Posted in Biography, Books, History, Media Archive, Monographs, Slavery, United States, Virginia on 2017-04-17 23:11Z by Steven

The Secret Life of Bacon Tait, a White Slave Trader Married to a Free Woman of Color

Louisiana State University Press
March 2017
224 pages
5.50 x 8.50 inches
no illustrations
Hardcover ISBN: 9780807165218

Hank Trent

Historians have long discussed the interracial families of prominent slave dealers in Richmond, Virginia, and elsewhere, yet, until now, the story of slave trader Bacon Tait remained untold. Among the most prominent and wealthy citizens of Richmond, Bacon Tait embarked upon a striking and unexpected double life: that of a white slave trader married to a free black woman. In The Secret Life of Bacon Tait, Hank Trent tells Tait’s complete story for the first time, reconstructing the hidden aspects of his strange and often paradoxical life through meticulous research in lawsuits, newspapers, deeds, and other original records.

Active and ambitious in a career notorious even among slave owners for its viciousness, Bacon Tait nevertheless claimed to be married to a free woman of color, Courtney Fountain, whose extended family were involved in the abolitionist movement and the Underground Railroad. As Trent reveals, Bacon Tait maintained his domestic sphere as a loving husband and father in a mixed-race family in the North while running a successful and ruthless slave-trading business in the South. Though he possessed legal control over thousands of other black women at different times, Trent argues that Tait remained loyal to his wife, avoiding the predatory sexual practices of many slave traders. No less remarkably, Courtney Tait and their four children received the benefits of Tait’s wealth while remaining close to her family of origin, many of whom spoke out against the practice of slavery and even fought in the Civil War on the side of the Union.

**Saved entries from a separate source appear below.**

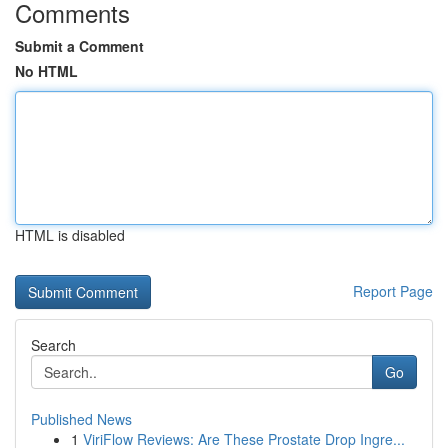
Comments
Submit a Comment
No HTML
HTML is disabled
Report Page
Search
Go
Published News
1
ViriFlow Reviews: Are These Prostate Drop Ingre...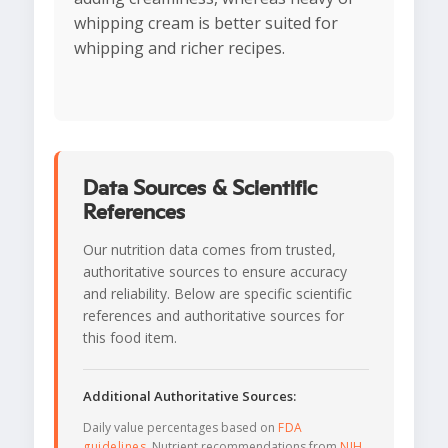
whipping cream is better suited for
whipping and richer recipes.
Data Sources & Scientific
References
Our nutrition data comes from trusted,
authoritative sources to ensure accuracy
and reliability. Below are specific scientific
references and authoritative sources for
this food item.
Additional Authoritative Sources:
Daily value percentages based on
FDA
guidelines
. Nutrient recommendations from
NIH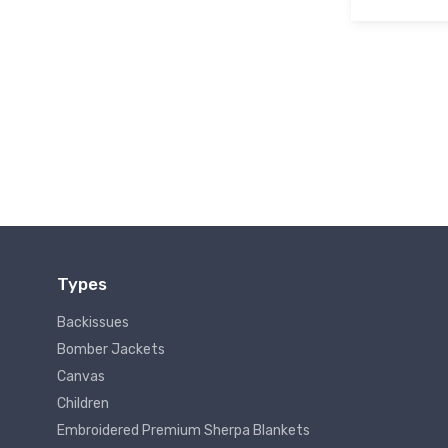
Types
Backissues
Bomber Jackets
Canvas
Children
Embroidered Premium Sherpa Blankets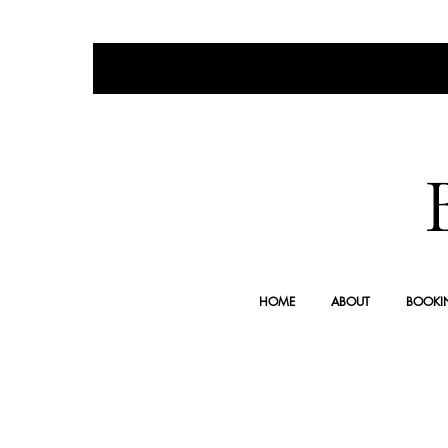
HOME
ABOUT
BOOKI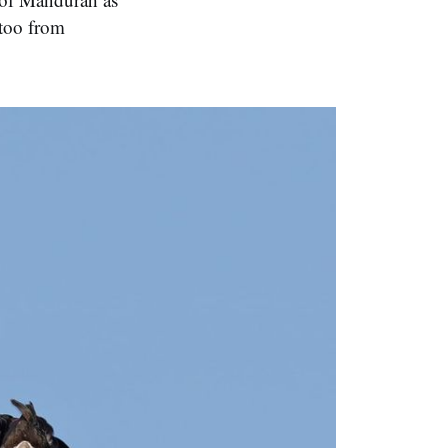
atoo from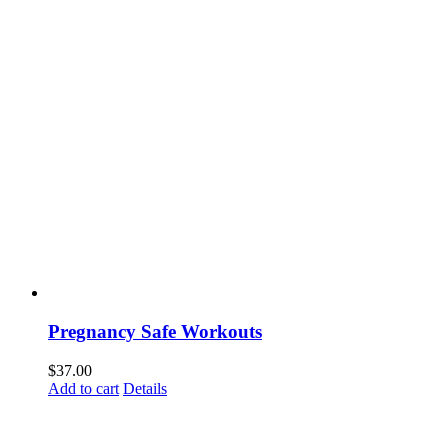
Pregnancy Safe Workouts
$
37.00
Add to cart
Details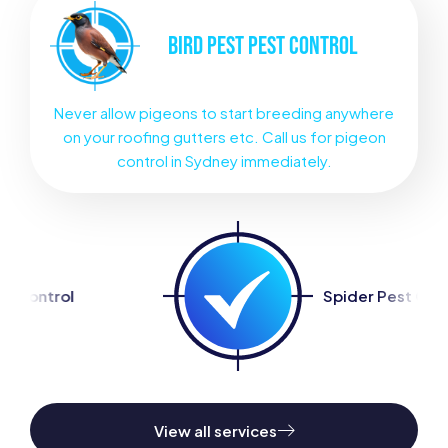
BIRD PEST
PEST CONTROL
Never allow pigeons to start breeding anywhere
on your roofing gutters etc. Call us for pigeon
control in Sydney immediately.
Spider Pest Control
View all services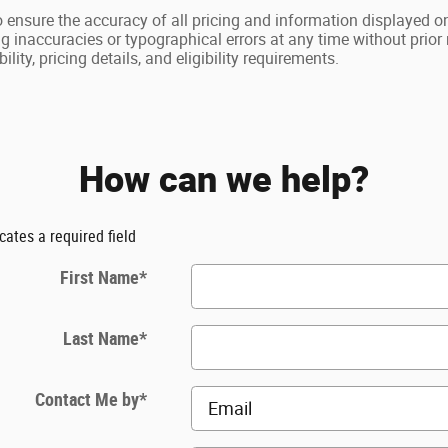
o ensure the accuracy of all pricing and information displayed on
ng inaccuracies or typographical errors at any time without prio
ility, pricing details, and eligibility requirements.
How can we help?
icates a required field
First Name
*
Last Name
*
Contact Me by
*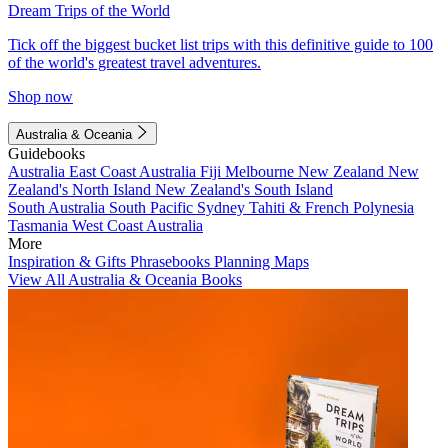
Dream Trips of the World
Tick off the biggest bucket list trips with this definitive guide to 100
of the world's greatest travel adventures.
Shop now
Australia & Oceania
Guidebooks
Australia
East Coast Australia
Fiji
Melbourne
New Zealand
New
Zealand's North Island
New Zealand's South Island
South Australia
South Pacific
Sydney
Tahiti & French Polynesia
Tasmania
West Coast Australia
More
Inspiration & Gifts
Phrasebooks
Planning Maps
View All Australia & Oceania Books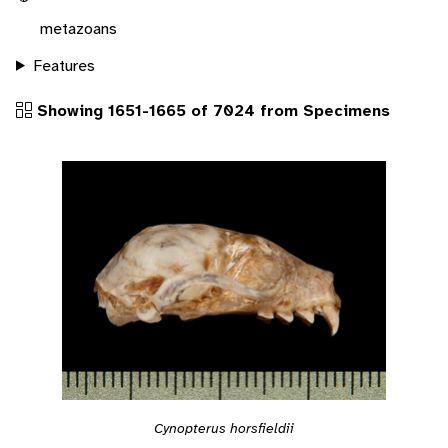
metazoans
Features
Showing 1651-1665 of 7024 from Specimens
Cynopterus horsfieldii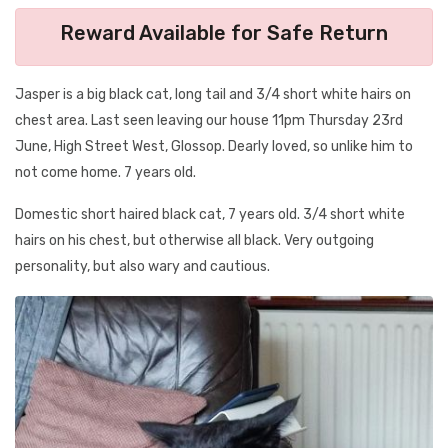
Reward Available for Safe Return
Jasper is a big black cat, long tail and 3/4 short white hairs on
chest area. Last seen leaving our house 11pm Thursday 23rd
June, High Street West, Glossop. Dearly loved, so unlike him to
not come home. 7 years old.
Domestic short haired black cat, 7 years old. 3/4 short white
hairs on his chest, but otherwise all black. Very outgoing
personality, but also wary and cautious.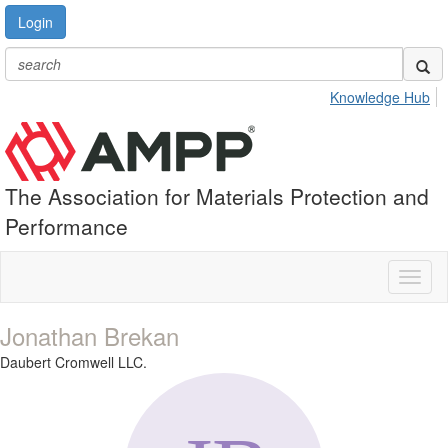
Login
Knowledge Hub
The Association for Materials Protection and
Performance
Toggl
naviga
Jonathan Brekan
Daubert Cromwell LLC.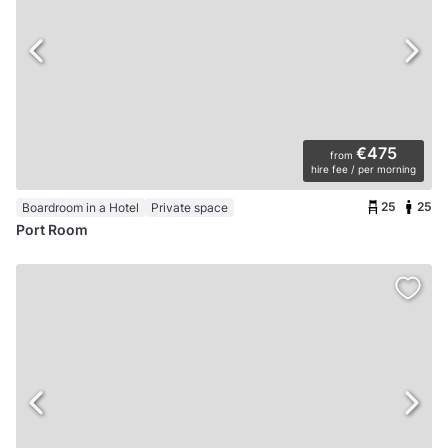
€475
from
hire fee / per morning
25
25
Boardroom in a Hotel
Private space
Port Room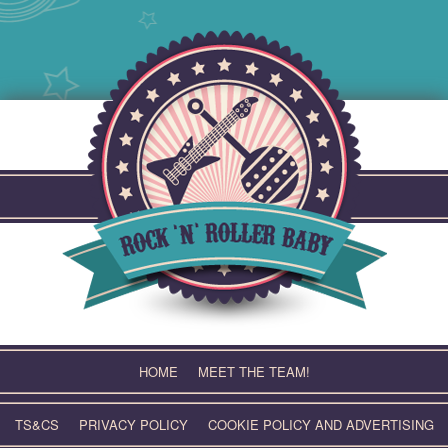
Skip
to
content
HOME
MEET THE TEAM!
TS&CS
PRIVACY POLICY
COOKIE POLICY AND ADVERTISING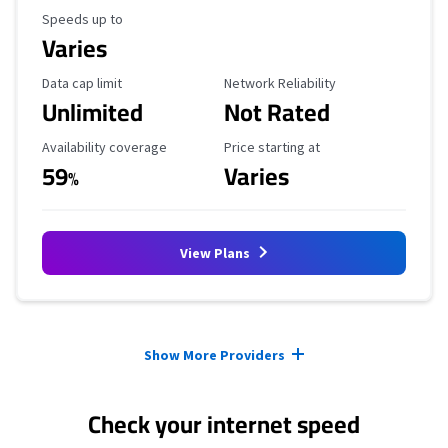
Maximum Speed
Speeds up to
Varies
Data Cap Limit
Reliability Rating
Data cap limit
Network Reliability
Unlimited
Not Rated
Availability Coverage
Starting Price
Availability coverage
Price starting at
59
Varies
%
View Plans
Provider cards collapsed.
Show More Providers
Check your internet speed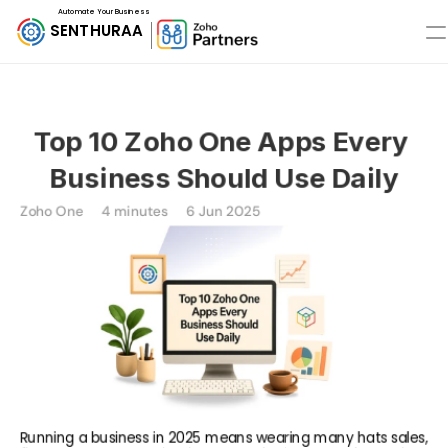
Automate Your Business
SENTHURAA
Top 10 Zoho One Apps Every 
Business Should Use Daily
Zoho One
4 minutes
6 Jun 2025
Running a business in 2025 means wearing many hats sales, 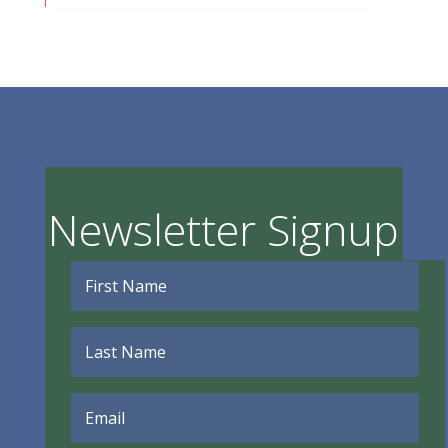
Newsletter Signup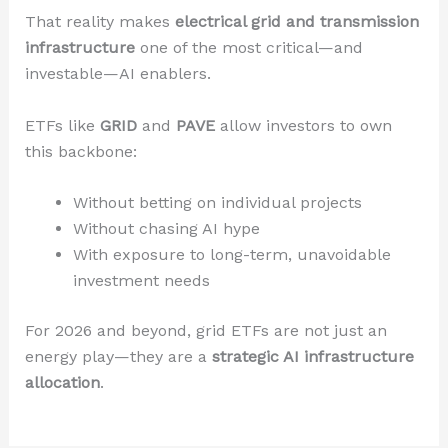
That reality makes
electrical grid and transmission
infrastructure
one of the most critical—and
investable—AI enablers.
ETFs like
GRID
and
PAVE
allow investors to own
this backbone:
Without betting on individual projects
Without chasing AI hype
With exposure to long-term, unavoidable
investment needs
For 2026 and beyond, grid ETFs are not just an
energy play—they are a
strategic AI infrastructure
allocation
.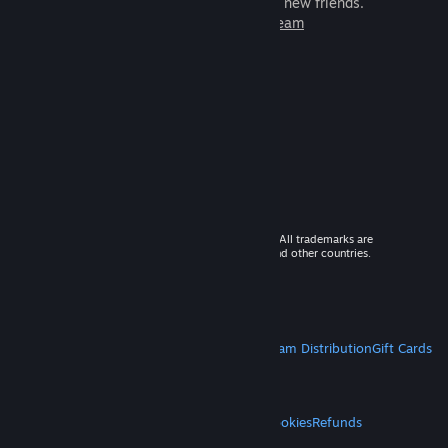
games to play with millions of new friends.
Learn more about Steam
© 2026 Valve Corporation. All rights reserved. All trademarks are
property of their respective owners in the US and other countries.
VAT included in all prices where applicable.
Get Mobile Apps
STEAM
About Steam
Steam SSA
Steamworks
Steam Distribution
Gift Cards
VALVE
About Valve
Jobs
Hardware
Recycling
LEGAL
Privacy
Accessibility
Notices & Policies
Cookies
Refunds
MORE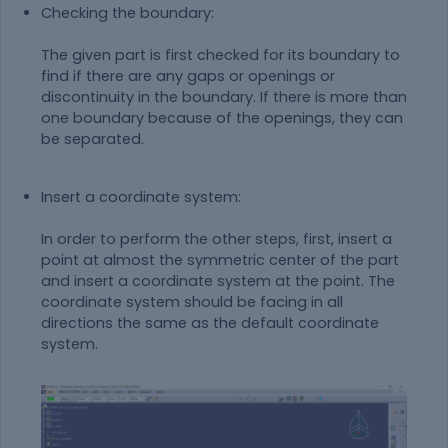
Checking the boundary:
The given part is first checked for its boundary to
find if there are any gaps or openings or
discontinuity in the boundary. If there is more than
one boundary because of the openings, they can
be separated.
Insert a coordinate system:
In order to perform the other steps, first, insert a
point at almost the symmetric center of the part
and insert a coordinate system at the point. The
coordinate system should be facing in all
directions the same as the default coordinate
system.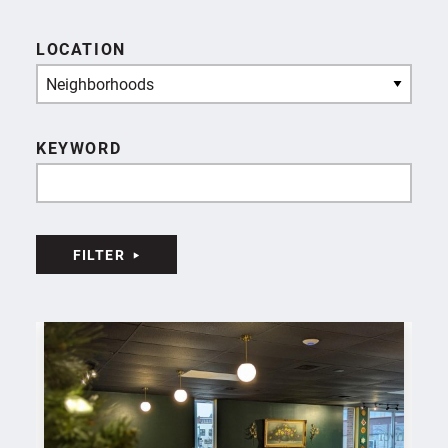
LOCATION
Neighborhoods
KEYWORD
FILTER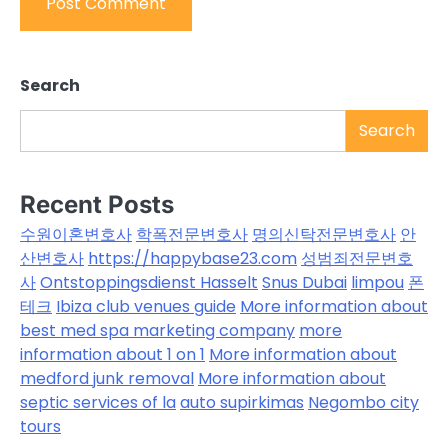
Search
Search
Recent Posts
수원이혼변호사
학폭전문변호사
명의신탁전문변호사
안
산변호사
https://happybase23.com
성범죄전문변호
사
Ontstoppingsdienst Hasselt
Snus Dubai
limpou
폰
테크
Ibiza club venues guide
More information about
best med spa marketing company
more
information about 1 on 1
More information about
medford junk removal
More information about
septic services of la
auto supirkimas
Negombo city
tours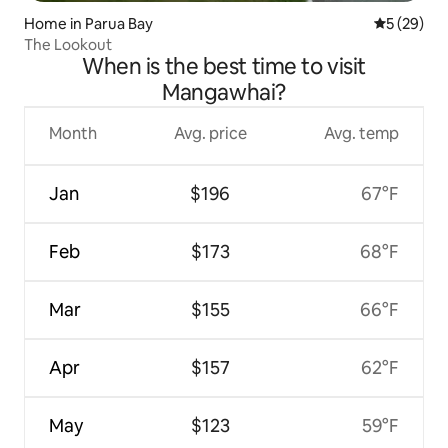
Home in Parua Bay
5 out of 5
5 (29)
The Lookout
When is the best time to visit
Mangawhai?
Month
Avg. price
Avg. temp
Jan
$196
67°F
Feb
$173
68°F
Mar
$155
66°F
Apr
$157
62°F
May
$123
59°F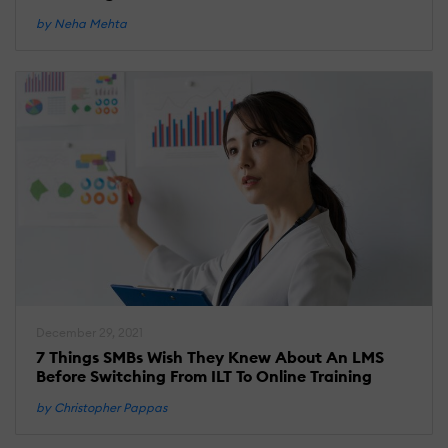
by Neha Mehta
December 29, 2021
7 Things SMBs Wish They Knew About An LMS
Before Switching From ILT To Online Training
by Christopher Pappas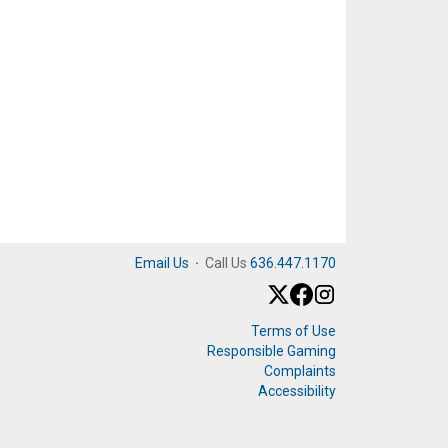
Email Us
·
Call Us
636.447.1170
Terms of Use
Responsible Gaming
Complaints
Accessibility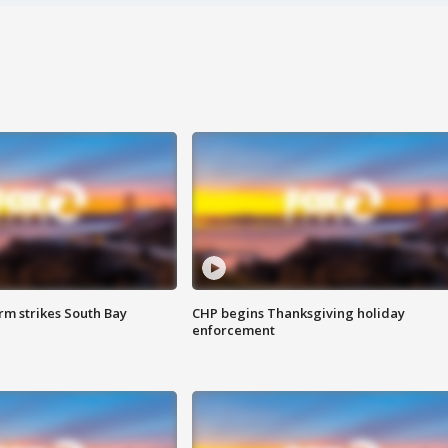
m strikes South Bay
CHP begins Thanksgiving holiday
enforcement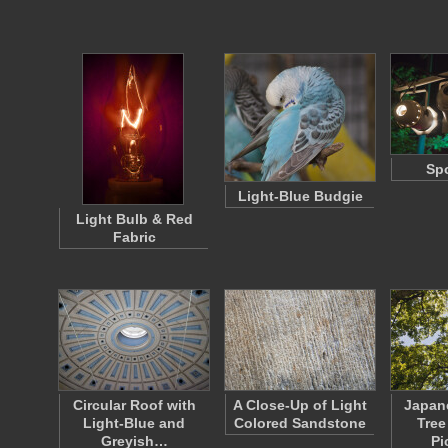
Spo
Light-Blue Budgie
Light Bulb & Red
Fabric
Circular Roof with
A Close-Up of Light
Japan
Light-Blue and
Colored Sandstone
Tree
Greyish…
Pi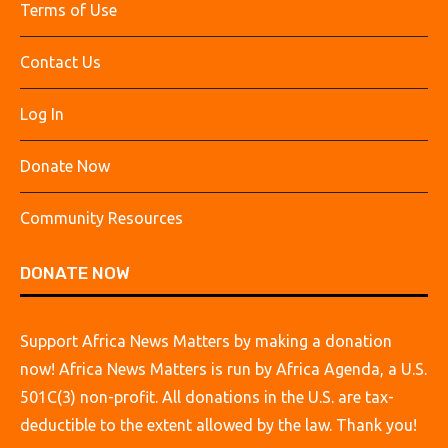
Terms of Use
Contact Us
Log In
Donate Now
Community Resources
DONATE NOW
Support Africa News Matters by making a donation
now! Africa News Matters is run by Africa Agenda, a U.S.
501C(3) non-profit. All donations in the U.S. are tax-
deductible to the extent allowed by the law. Thank you!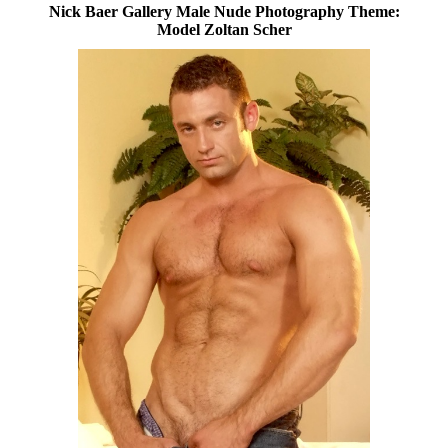
Nick Baer Gallery Male Nude Photography Theme:
Model Zoltan Scher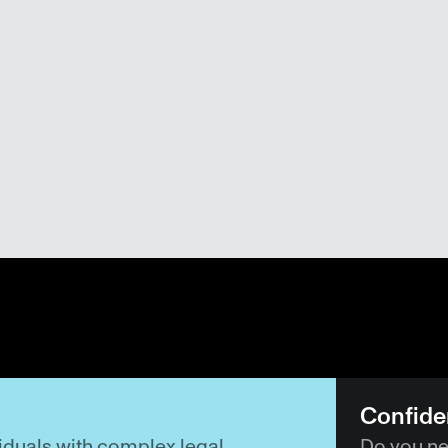
Confiden
duals with complex legal 
Do you nee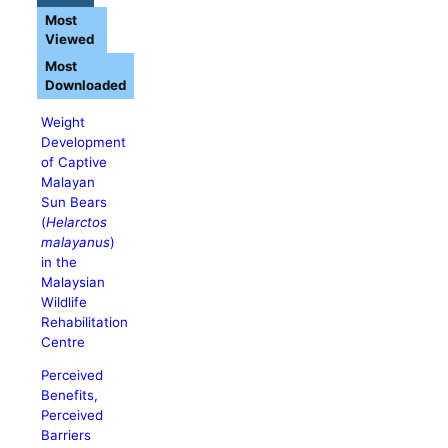
Most
Viewed
Most
Downloaded
Weight
Development
of Captive
Malayan
Sun Bears
(
Helarctos
malayanus
)
in the
Malaysian
Wildlife
Rehabilitation
Centre
Perceived
Benefits,
Perceived
Barriers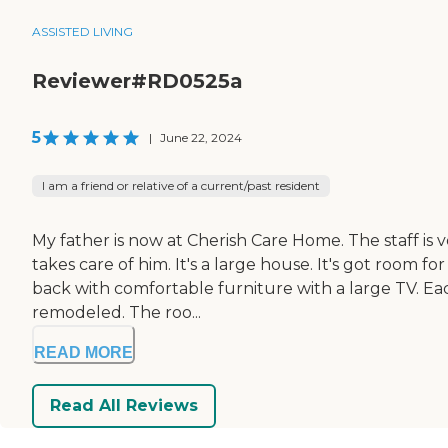
ASSISTED LIVING
Reviewer#RD0525a
5
|
June 22, 2024
I am a friend or relative of a current/past resident
My father is now at Cherish Care Home. The staff is 
takes care of him. It's a large house. It's got room fo
back with comfortable furniture with a large TV. Ea
remodeled. The roo...
READ MORE
Read All Reviews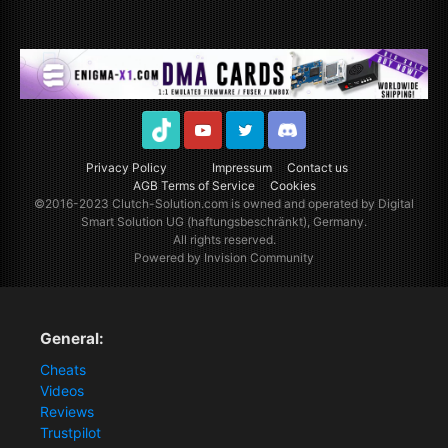
TikTok
Youtube
Twitter
Discord
Privacy Policy
Impressum
Contact us
AGB Terms of Service
Cookies
©2016-2023
Clutch-Solution.com
is owned and operated by Digital
Smart Solution UG (haftungsbeschränkt), Germany.
All rights reserved.
Powered by Invision Community
General:
Cheats
Videos
Reviews
Trustpilot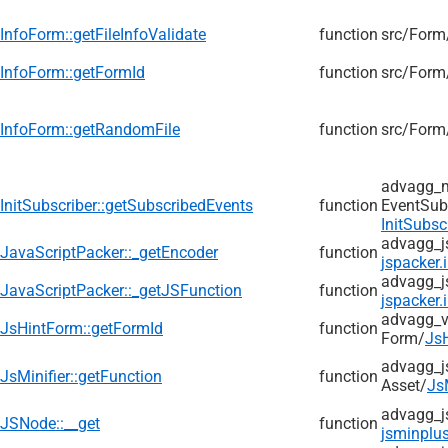
InfoForm::getFileInfoValidate
function
src/
Form
InfoForm::getFormId
function
src/
Form
InfoForm::getRandomFile
function
src/
Form
advagg_
InitSubscriber::getSubscribedEvents
function
EventSub
InitSubsc
advagg_j
JavaScriptPacker::_getEncoder
function
jspacker.
advagg_j
JavaScriptPacker::_getJSFunction
function
jspacker.
advagg_v
JsHintForm::getFormId
function
Form/
Js
advagg_j
JsMinifier::getFunction
function
Asset/
Js
advagg_j
JSNode::__get
function
jsminplus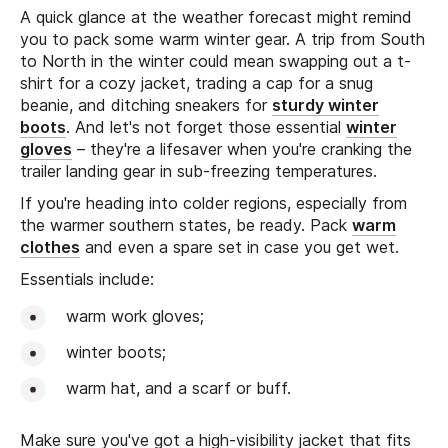
A quick glance at the weather forecast might remind
you to pack some warm winter gear. A trip from South
to North in the winter could mean swapping out a t-
shirt for a cozy jacket, trading a cap for a snug
beanie, and ditching sneakers for
sturdy winter
boots
. And let's not forget those essential
winter
gloves
– they're a lifesaver when you're cranking the
trailer landing gear in sub-freezing temperatures.
If you're heading into colder regions, especially from
the warmer southern states, be ready. Pack
warm
clothes
and even a spare set in case you get wet.
Essentials include:
warm work gloves;
winter boots;
warm hat, and a scarf or buff.
Make sure you've got a high-visibility jacket that fits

In a fascinating display of historical detective work, Trent illuminates the worlds Bacon Tait and his family inhabited, from the complex partnerships and rivalries among slave traders to the anxieties surrounding free black populations in Courtney and Bacon Tait’s adopted city of Salem, Massachusetts. Tait’s double life illuminates the complex interplay of control, manipulation, love, hate, denigration, and respect among interracial families, all within the larger context of a society that revolved around the enslavement of black Americans by white traders.